Obama making huge mistake with Timmy's toxic asset plan

Posted: Mon Mar 23, 2009 1:06 am
by annarborgator
Krugman follows up:
Why was I so quick to condemn the Geithner plan? Because it’s not new; it’s just another version of an idea that keeps coming up and keeps being refuted. It’s basically a thinly disguised version of the same plan Henry Paulson announced way back in September. {. . .}

Now, early on in this crisis, it was possible to argue that it was mainly a panic. But at this point, that’s an indefensible position. Banks and other highly leveraged institutions collectively made a huge bet that the normal rules for house prices and sustainable levels of consumer debt no longer applied; they were wrong.

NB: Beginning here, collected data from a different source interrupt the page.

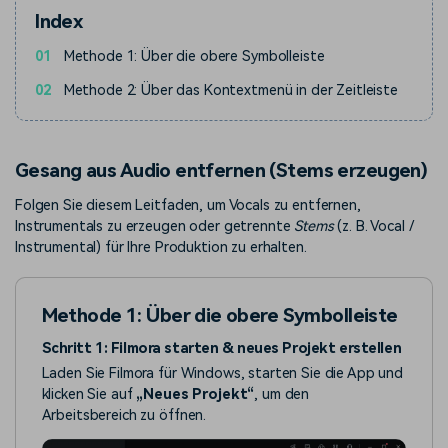
Index
01
Methode 1: Über die obere Symbolleiste
02
Methode 2: Über das Kontextmenü in der Zeitleiste
Gesang aus Audio entfernen (Stems erzeugen)
Folgen Sie diesem Leitfaden, um Vocals zu entfernen,
Instrumentals zu erzeugen oder getrennte
Stems
(z. B. Vocal /
Instrumental) für Ihre Produktion zu erhalten.
Methode 1: Über die obere Symbolleiste
Schritt 1: Filmora starten & neues Projekt erstellen
Laden Sie Filmora für Windows, starten Sie die App und
klicken Sie auf
„Neues Projekt“
, um den
Arbeitsbereich zu öffnen.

Time for a Swedish solution.

But Treasury is still clinging to the idea that this is just a panic attack, and that all it needs to do is calm the markets by buying up a bunch of troubled assets. Actually, that’s not quite it: the Obama administration has apparently made the judgment that there would be a public outcry if it announced a straightforward plan along these lines, so it has produced what Yves Smith calls “a lot of bells and whistles to finesse the fact that the government will wind up paying well above market for [I don't think I can finish this on a Times blog]”

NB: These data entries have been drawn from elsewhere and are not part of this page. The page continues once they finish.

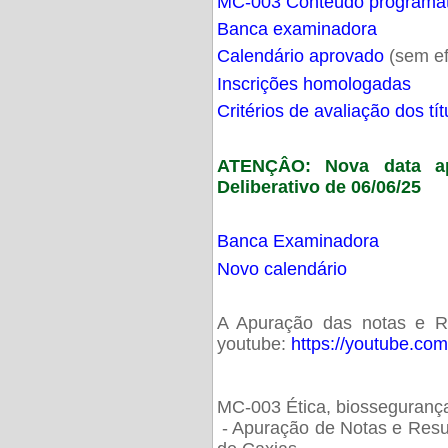
MC-003 Conteúdo programá
Banca examinadora
Calendário aprovado
(sem ef
Inscrições homologadas
Critérios de avaliação dos t
ATENÇÂO: Nova data ap
Deliberativo de 06/06/25
Banca Examinadora
Novo calendário
A Apuração das notas e Res
youtube:
https://youtube.co
MC-003 Ética, biossegurança
- Apuração de Notas e Resu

Why am I so vehement about this? Because I’m afraid that this will be the administration’s only shot — that if the first bank plan is an abject failure, it won’t have the political capital for a second. So it’s just horrifying that Obama — and yes, the buck stops there — has decided to base his financial plan on the fantasy that a bit of financial hocus-pocus will turn the clock back to 2006.
http://krugman.blogs.nytimes.com/2009/03/21/more-on-the-bank-plan/

Obama making huge mistake with Timmy's toxic asset plan

Posted: Mon Mar 23, 2009 1:09 am
by annarborgator
LOL Mish isn't pulling any punches:
What We Know

Pandit was not truthful to Congress.
Geithner is the architect of this madness.
Obama supports Geithner.
Taxpayers are getting screwed.
Greed at the top is still insatiable.
Geithner is incompetent.
http://globaleconomicanalysis.blogspot.com/2009/03/how-citigroup-incompetence-squanders.html

Obama making huge mistake with Timmy's toxic asset plan

Posted: Mon Mar 23, 2009 7:34 am
by Tipmoose
AA: Cmon man...your faith in the democratic process and our elected leaders is sorely misplaced. You should also know that its not important what Obama says...whats important is HOW he says it. Er...How he READS it from his telepromter. Because, AA, he CARES about you. He really really does. He cares so much it hurts him to have to read the bad news to you from that screen in front of him.

Its also not important what he thinks or what he means when he reads it. What's important is what the castrated excuse for a press corps reports. Image is everything, man...image. Is. Everything. Oh...and he cares. He really really does.